Time sighed, his eyes downcast at the victims before him.
“No. They have hurt you,” he said truthfully. And so, Time took it within his own calloused palms to help her. With his ancient wisdom, he bestowed a gift upon her children: eutierria. Generations of her children grew up to young adults, knowing the joys of her tears. Witnessing previous generations who destroyed and ravaged her tears, they sought to do better. Her children, dressed in suits, fought for her rights, for her body. Perhaps the saddest part was they only had an inkling of her sacrifice, completely ignorant of the entirety of her agony.
Movements rose to tear the teeth from the beasts at the head of society who used her tears to fasten weapons and inflict pain upon her and upon her children. Time’s ninth eye opened, and he could see it then: a glorious, golden day in the future when she would no longer hurt. Her children would be able to live and enjoy the fruits of her labor in peace, all the while she could rest. Her tears, once vivid and explosive with life, would no longer run red and polluted against her viridescent figure. Perhaps her tears would run clear again, without the darkened stain of her children’s corruption and exploitation of her offerings. He glanced down with a watchful eye at the children who roamed her body freely.

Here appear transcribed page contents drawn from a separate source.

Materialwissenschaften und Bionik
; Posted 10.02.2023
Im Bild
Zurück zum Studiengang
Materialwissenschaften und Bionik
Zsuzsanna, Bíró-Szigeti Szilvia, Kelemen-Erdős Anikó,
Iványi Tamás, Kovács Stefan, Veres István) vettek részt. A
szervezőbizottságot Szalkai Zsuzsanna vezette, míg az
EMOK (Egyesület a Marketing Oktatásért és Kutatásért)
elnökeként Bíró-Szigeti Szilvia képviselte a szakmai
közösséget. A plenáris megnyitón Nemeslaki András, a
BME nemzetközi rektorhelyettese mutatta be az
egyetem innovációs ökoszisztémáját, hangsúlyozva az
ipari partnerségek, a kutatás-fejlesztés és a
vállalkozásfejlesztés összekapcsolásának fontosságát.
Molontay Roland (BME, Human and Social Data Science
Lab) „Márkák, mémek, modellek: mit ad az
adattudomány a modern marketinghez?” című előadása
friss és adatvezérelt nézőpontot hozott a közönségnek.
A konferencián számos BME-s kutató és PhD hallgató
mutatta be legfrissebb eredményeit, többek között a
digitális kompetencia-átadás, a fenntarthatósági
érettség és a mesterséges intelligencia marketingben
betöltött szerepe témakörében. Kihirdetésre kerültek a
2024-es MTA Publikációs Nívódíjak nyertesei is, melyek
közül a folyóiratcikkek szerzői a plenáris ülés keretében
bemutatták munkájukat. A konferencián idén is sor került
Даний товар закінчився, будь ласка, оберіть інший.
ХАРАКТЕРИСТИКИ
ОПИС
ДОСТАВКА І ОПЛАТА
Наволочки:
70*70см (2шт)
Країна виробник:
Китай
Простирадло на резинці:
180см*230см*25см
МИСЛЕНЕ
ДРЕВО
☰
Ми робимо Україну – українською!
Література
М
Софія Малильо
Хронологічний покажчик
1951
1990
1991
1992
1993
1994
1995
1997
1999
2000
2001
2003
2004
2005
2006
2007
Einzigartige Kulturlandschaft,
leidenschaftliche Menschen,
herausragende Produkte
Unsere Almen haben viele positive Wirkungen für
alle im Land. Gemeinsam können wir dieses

“Without her pain, without her tears, you would be nothing.” He tried to hold back his sneer for the insincere and selfish who lived off of her, but caught his flare of temper at the kind and gentle who healed her wounds. Her wearied face had hardened over the years of abuse, and she struggled to smile at Time.
“Are they alright?”
Time nodded.
“They are.”
Reflection
Reflection
What inspired my work was a piece of art from a video game called World of Warcraft, where the inhabitants of a continent unknowingly lived on the back of a creature. The creature was so large and sentient that when war tore up its hide, it felt every bit of pain. Yet, the inhabitants never knew about the being nor its sacrifice. The feelings that writing this piece evoked from me was empathy and determination, as I felt “her” (the Earth) own pain through every word. My message is that humans have taken advantage of the Earth and its resources. Scientists have cried out for years about pollution and anthropogenic effects on the oceans and hydrological cycle as a whole to no avail. The only thing that actively protects the oceans and water cycle is time. Capitalism, which is a fundamental system in place in many countries in the world, is based on unlimited wants and infinite growth. This is the main flaw in capitalism: infinite growth is based on finite resources. However, as time goes on, people are becoming more and more environmentally conscientious. Time is, above all else, the true guiding hand that is a significant water protector. With time comes wisdom. As I grow older, I plan on educating as many people as possible and sharing this story. Many people don’t understand how their own impact can be exaggerated hundreds to thousands of times, so I think planting the idea of saving the ocean and the environment as a whole can evolve and grow as time helps by bestowing wisdom. Whether or not Theodore Roosevelt or Rachel Carson’s actions directly changed people’s views or otherwise had an impact on the environment, their writing and advocacy did plant a seed for time to nurture: a seed that holds respect towards the environment.